The HKW aka the "Pregnant Oyster" is hosting a monster that not even Æon Flux could cope with (Photo Jonathan Gröger, courtesy transmediale.09)

The Haus der Kulturen der Welt and its entire neighbourhood is under siege by German police. It is Tuesday morning, February 26, 2010 and we are not part of another dystopian SF thriller since Æon Flux [1], Kary Kusama’s 2005 adaption of the correspondent MTV animated series from the early 1990s, although the architectural installation heavily under construction by raumlaborberlin [2] fits in the ample foyer of the classic modernist 1950s conference facility like a perfect film set.

It is the annual main press conference event of the two festival siblings that share the “transmediale” brand and against all odds of an almost entirely blocked Tiergarten, caused by the security nightmare associated with the Israeli president Shimon Peres’ state visit to Berlin, many press people, blogosphericalists and supporting programme curators have gathered together in the upcoming PHUTURAMA K1 room. They are listening to festival artistic directors Stephen Kovats (transmediale.10) and Jan Rohlfs (CTM Overlap – Sound & Other Media) under the firm and friendly direction of Sally Below from sbca [3].

After having flooded the poor press people with an unavoidable information overload, at the adjacent Meet & Mingle, all two festivals’ staff are confessing each others that they themselves have lost overview of what is happening in town from Friday, January 29, 2010 on. “The transmediale is a monster” and “If I only knew what I am going to miss.” are some of the statements flocking around the professional crowd.

transmediale.n – festival for art and digital culture berlin [4]

Reason enough to start the attempt to sort out some basic recommendations for all interested visitors and bystanders of the upcoming festivals events beyond PHUTURAMA. But, first of all: Why two festivals and how two differentiate them?
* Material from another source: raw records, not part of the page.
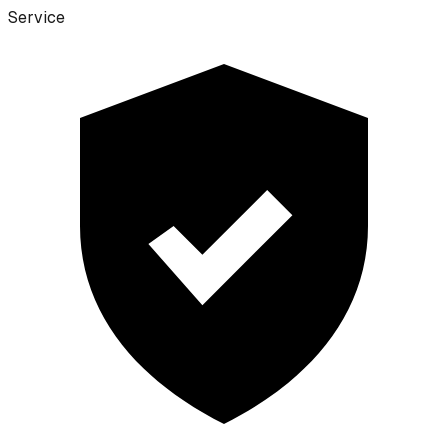
Service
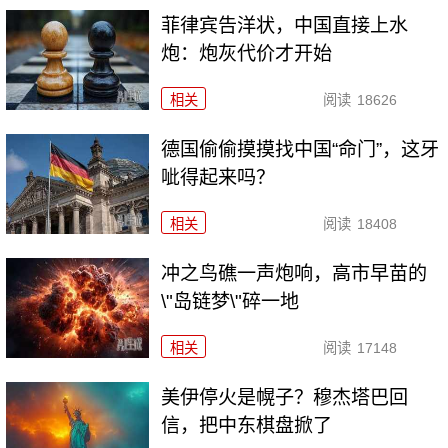
菲律宾告洋状，中国直接上水
炮：炮灰代价才开始
相关
阅读
18626
德国偷偷摸摸找中国“命门”，这牙
呲得起来吗？
相关
阅读
18408
冲之鸟礁一声炮响，高市早苗的
\"岛链梦\"碎一地
相关
阅读
17148
美伊停火是幌子？穆杰塔巴回
信，把中东棋盘掀了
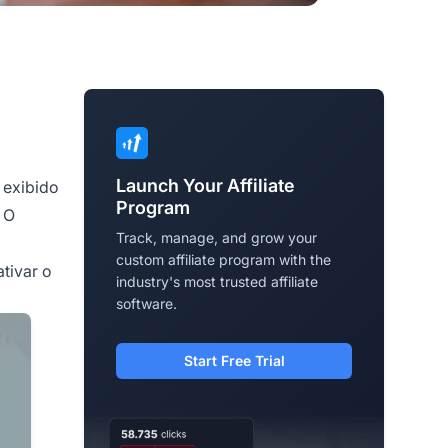
Launch Your Affiliate
 exibido
Program
 O
Track, manage, and grow your
custom affiliate program with the
tivar o
industry's most trusted affiliate
software.
Start Free Trial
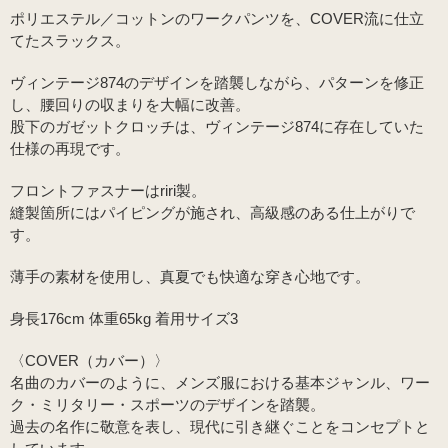
ポリエステル／コットンのワークパンツを、COVER流に仕立
てたスラックス。
ヴィンテージ874のデザインを踏襲しながら、パターンを修正
し、腰回りの収まりを大幅に改善。
股下のガゼットクロッチは、ヴィンテージ874に存在していた
仕様の再現です。
フロントファスナーはriri製。
縫製箇所にはパイピングが施され、高級感のある仕上がりで
す。
薄手の素材を使用し、真夏でも快適な穿き心地です。
身長176cm 体重65kg 着用サイズ3
〈COVER（カバー）〉
名曲のカバーのように、メンズ服における基本ジャンル、ワー
ク・ミリタリー・スポーツのデザインを踏襲。
過去の名作に敬意を表し、現代に引き継ぐことをコンセプトと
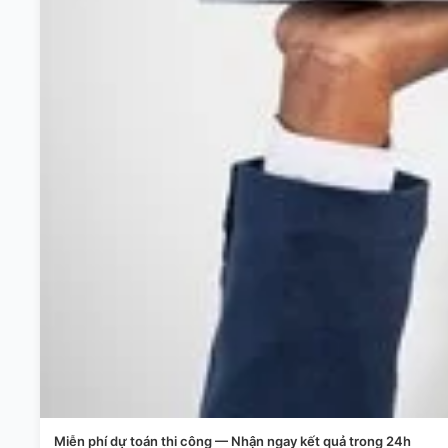
Miễn phí dự toán thi công — Nhận ngay kết quả trong 24h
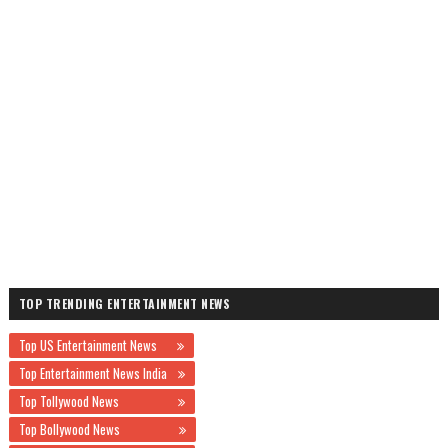
TOP TRENDING ENTERTAINMENT NEWS
Top US Entertainment News
Top Entertainment News India
Top Tollywood News
Top Bollywood News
The ‘original’ transmediale was founded in 1988 by Micky Kwella to complement the allmighty Berlin International Film Festival “Berlinale” as a video and related time-based media side-kick, but it quickly evolved into a festival institution of its own right at the realms of media art and digital culture. Later driven by charismatic artistic director Andreas Broeckmann and co-curating Susanne Jaschko who both introduced an interest for software art and re-launched the festival in 2001 as an important contributor to the European art scene with their ever-changing imperative tag-lines like “Go Public!” (2002), “Fly Utopia!” (2004) or “Unfinish!” (2007). A tradition followed by current artistic director Stephen Kovats who has broaden the festival’s focus to general issues of societal relevance in the particular contexts of media art. The transmediale festival format consists nowadays of a media art Competition, a costly and well-selected media art Exhibition, a track of Performances, a Conference and accompanying Salon Talks and myriads of other side events by third parties (“tm.satellites”) throughout whole town which make transmediale such a “monster.” Probably you can get media art events and installations here in a density in ten days you couldn’t get in the rest of the country for the entire season.

CTM – Festival for Adventurous Music and Related Visual Arts [5]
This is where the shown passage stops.